Polícia trata como possível execução crime que vitimou coordenador do CRB

investigação quer identificar ainda mulher que aparece nas imagens, nas proximidades onde “Joba” foi assassinado

Johanisson Carlos Lima Costa tinha 35 anos e foi morto na manhã desta sexta-feira, a caminho do trabalho – Foto: Reprodução/Instagram
 Divulgada inicialmente como uma suposta tentativa de latrocínio, a morte do supervisor e gerente das categorias de base do CRB, Johanisson Carlos Lima Costa, o Joba, de 35 anos, está sendo tratada pela Polícia Civil como uma possível execução. A informação foi compartilhada pela coordenadora da Delegacia de Homicídios e Proteção à Pessoa (DHPP), Tacyane Ribeiro, horas após o crime, no início da tarde desta sexta-feira (23).

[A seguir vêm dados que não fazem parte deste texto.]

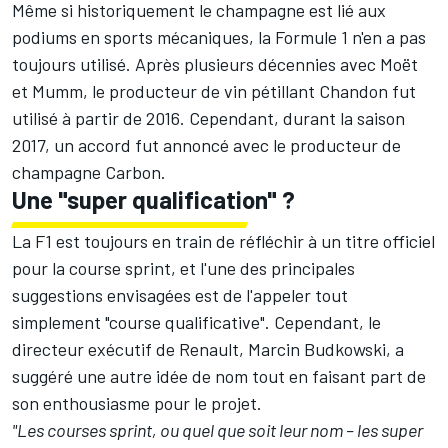
Même si historiquement le champagne est lié aux
podiums en sports mécaniques, la Formule 1 n'en a pas
toujours utilisé. Après plusieurs décennies avec Moët
et Mumm, le producteur de vin pétillant Chandon fut
utilisé à partir de 2016. Cependant, durant la saison
2017, un accord fut annoncé avec le producteur de
champagne Carbon.
Une "super qualification" ?
La F1 est toujours en train de réfléchir à un titre officiel
pour la course sprint, et l'une des principales
suggestions envisagées est de l'appeler tout
simplement "course qualificative". Cependant, le
directeur exécutif de Renault, Marcin Budkowski, a
suggéré une autre idée de nom tout en faisant part de
son enthousiasme pour le projet.
"Les courses sprint, ou quel que soit leur nom – les super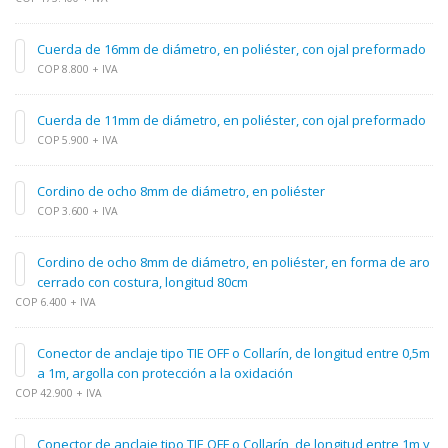
Cuerda de 16mm de diámetro, en poliéster, con ojal preformado
COP 8.800 + IVA
Cuerda de 11mm de diámetro, en poliéster, con ojal preformado
COP 5.900 + IVA
Cordino de ocho 8mm de diámetro, en poliéster
COP 3.600 + IVA
Cordino de ocho 8mm de diámetro, en poliéster, en forma de aro
cerrado con costura, longitud 80cm
COP 6.400 + IVA
Conector de anclaje tipo TIE OFF o Collarín, de longitud entre 0,5m
a 1m, argolla con protección a la oxidación
COP 42.900 + IVA
Conector de anclaje tipo TIE OFF o Collarín, de longitud entre 1m y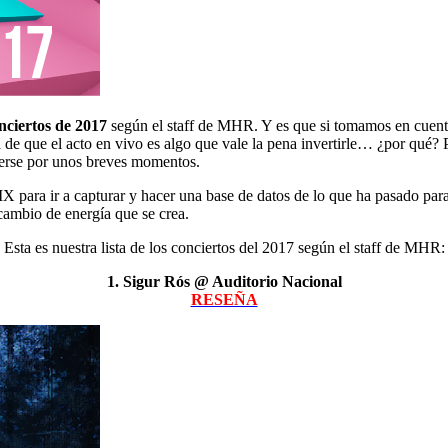
nciertos de 2017
según el staff de MHR. Y es que si tomamos en cuenta
a de que el acto en vivo es algo que vale la pena invertirle… ¿por qué
cerse por unos breves momentos.
para ir a capturar y hacer una base de datos de lo que ha pasado para
rcambio de energía que se crea.
Esta es nuestra lista de los conciertos del 2017 según el staff de MHR:
1. Sigur Rós @ Auditorio Nacional
RESEÑA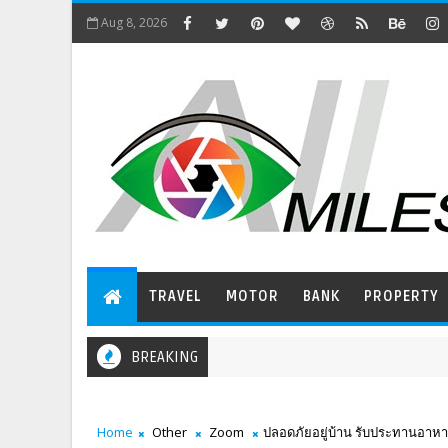
Aug 8, 2026
TRAVEL
MOTOR
BANK
PROPERTY
BREAKING
Home
Other
Zoom
ปลอดภัยอยู่บ้าน รับประทานอาหารจ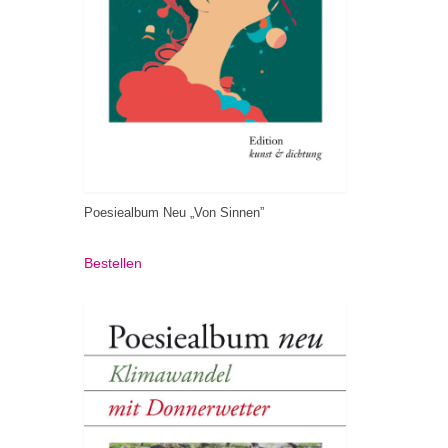
Poesiealbum Neu „Von Sinnen”
Bestellen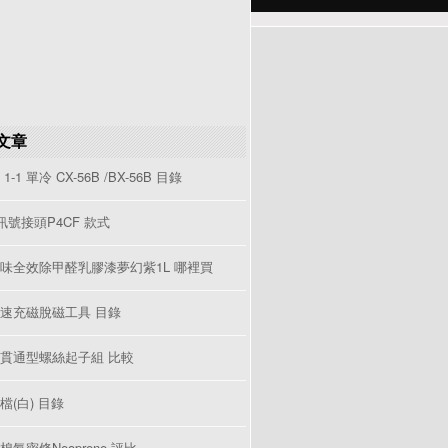
文章
1-1 單冷 CX-56B /BX-56B 目錄
V訊號接頭P4CF 款式
味全效除甲醛乳膠漆夢幻紫1L 哪裡買
速充磁脫磁工具 目錄
貫通型螺絲起子組 比較
檔(白) 目錄
棉氣密條Neoprene 評比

Segundo a delegada, nenhum bem de Johanisson foi levado, mesmo após ele ter sido atingido por um tiro na cabeça. “Nenhum objeto foi levado, então o caso está sendo tratado como homicídio, possivelmente uma execução. A Polícia Civil ainda está investigando as possíveis motivações e nenhuma linha vai ser descartada”, disse.

Horas após o crime, a Polícia Civil divulgou na imprensa alagoana imagens do funcionário do CRB antes e depois de ser assassinado. Câmeras registram a presença de uma mulher ainda não identificada minutos antes ao disparo, além do autor do assassinato, que chegou ao local de bicicleta.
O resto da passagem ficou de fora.